Pour la responsable des réseaux sociaux à Dandal Kura, Yagana Kachallah, la radio a un rôle particulier à jouer face au nombre important d'attentats à la bombe ou d'attentats suicides dans la région.

"Il faut sensibiliser la population du nord-est, les victimes de violences, et leur expliquer comment riposter aux attaques de Boko Haram. Pour cela, il faut leur parler dans leur langue", précise-t-elle. 

C'est pour cela, par exemple, que des clercs musulmans prennent l'antenne un quart d'heure par jour pour contrer l'idéologie islamiste et dissuader de potentielles recrues de rejoindre Boko Haram.

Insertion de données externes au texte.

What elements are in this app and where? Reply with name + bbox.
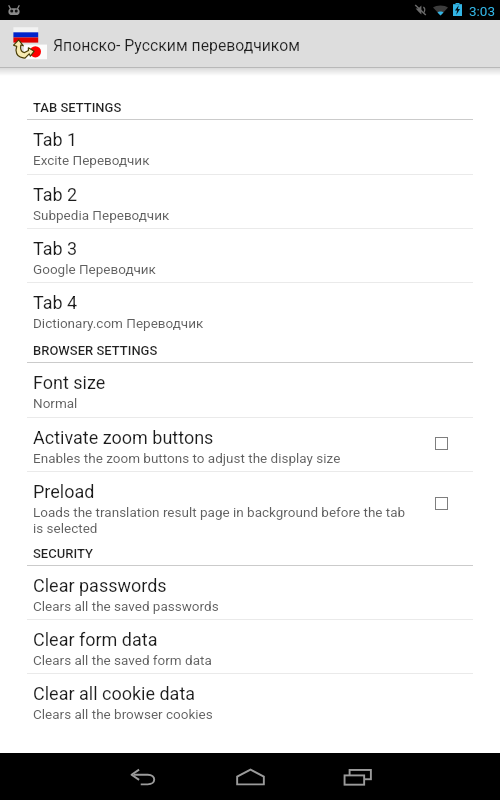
staticText: Tab 1	[33, 129, 78, 150]
button[interactable]: Back	[92, 753, 197, 800]
staticText: Subpedia Переводчик	[33, 207, 170, 223]
button[interactable]: Clear passwords	[0, 566, 500, 620]
staticText: Loads the translation result page in bac…	[33, 504, 413, 536]
staticText: Enables the zoom buttons to adjust the d…	[33, 450, 341, 466]
staticText: Dictionary.com Переводчик	[33, 315, 204, 331]
staticText: Tab 2	[33, 184, 78, 205]
staticText: Normal	[33, 395, 78, 411]
staticText: Preload	[33, 481, 95, 502]
button[interactable]: Preload	[0, 472, 500, 539]
staticText: Clears all the saved form data	[33, 652, 212, 668]
button[interactable]: Tab 1	[0, 120, 500, 175]
button[interactable]: Tab 4	[0, 283, 500, 337]
button[interactable]: Tab 3	[0, 229, 500, 283]
staticText: 3:03	[469, 3, 496, 19]
staticText: SECURITY	[33, 546, 93, 561]
button[interactable]: Tab 2	[0, 175, 500, 229]
staticText: Font size	[33, 372, 106, 393]
button[interactable]: Font size	[0, 363, 500, 418]
button[interactable]: Activate zoom buttons	[0, 418, 500, 472]
staticText: Excite Переводчик	[33, 152, 150, 168]
staticText: Clears all the browser cookies	[33, 706, 213, 722]
staticText: Clear form data	[33, 629, 158, 650]
staticText: Tab 3	[33, 238, 78, 259]
staticText: Clear all cookie data	[33, 683, 196, 704]
staticText: Activate zoom buttons	[33, 427, 214, 448]
button[interactable]: Clear form data	[0, 620, 500, 674]
staticText: Google Переводчик	[33, 261, 156, 277]
button[interactable]: Clear all cookie data	[0, 674, 500, 728]
staticText: Clears all the saved passwords	[33, 598, 219, 614]
staticText: Японско- Русским переводчиком	[53, 36, 300, 55]
staticText: TAB SETTINGS	[33, 100, 122, 115]
button[interactable]: Home	[198, 753, 303, 800]
staticText: Tab 4	[33, 292, 78, 313]
staticText: Clear passwords	[33, 575, 167, 596]
staticText: BROWSER SETTINGS	[33, 343, 158, 358]
button[interactable]: Recent apps	[305, 753, 410, 800]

La radio diffuse également des conseils sur la façon de réagir en cas d'approche par un recruteur de Boko Haram, ou sur les moyens de repérer un kamikaze et d'agir en cas d'attaque.

"Ces conseils ont déjà permis de sauver des vies: après un attentat, les populations, désormais averties des risques de répliques, ne se rassemblent plus autour du lieu de l'explosion" déclare Umar Said Tudun-Wada.

Selon Yagana Kachallah, de nombreux auditeurs réagissent pendant les émissions sur les réseaux sociaux. "Nous recevons en moyenne 120 messages par semaine", précise-t-elle, un taux qui a beaucoup surpris Dandal Kura.

Pour les populations musulmanes du nord du Nigeria, où le taux d'analphabétisme est très élevé, la radio est le média privilégié pour s'informer.

D'autres radio comme la BBC, Radio France Internationale (RFI) ou Voice of America (VOA), suivent ce mouvement et ont ouvert des antennes locales en langue haoussa, dominante dans le nord du pays.

"Si l'on obtient suffisamment de dons, on voudrait ouvrir des stations dans d'autres pays, notamment autour du lac Tchad, afin de renforcer l'influence de Dandal Kura dans la lutte contre Boko Haram", espère Umar Said Tudun-Wada.

La demande d'une radio en langue kanouri est aussi très forte au-delà de la région du lac Tchad. Récemment, après avoir été sollicités jusqu'au Soudan, Dandal Kura a détaché un correspondant à Khartoum.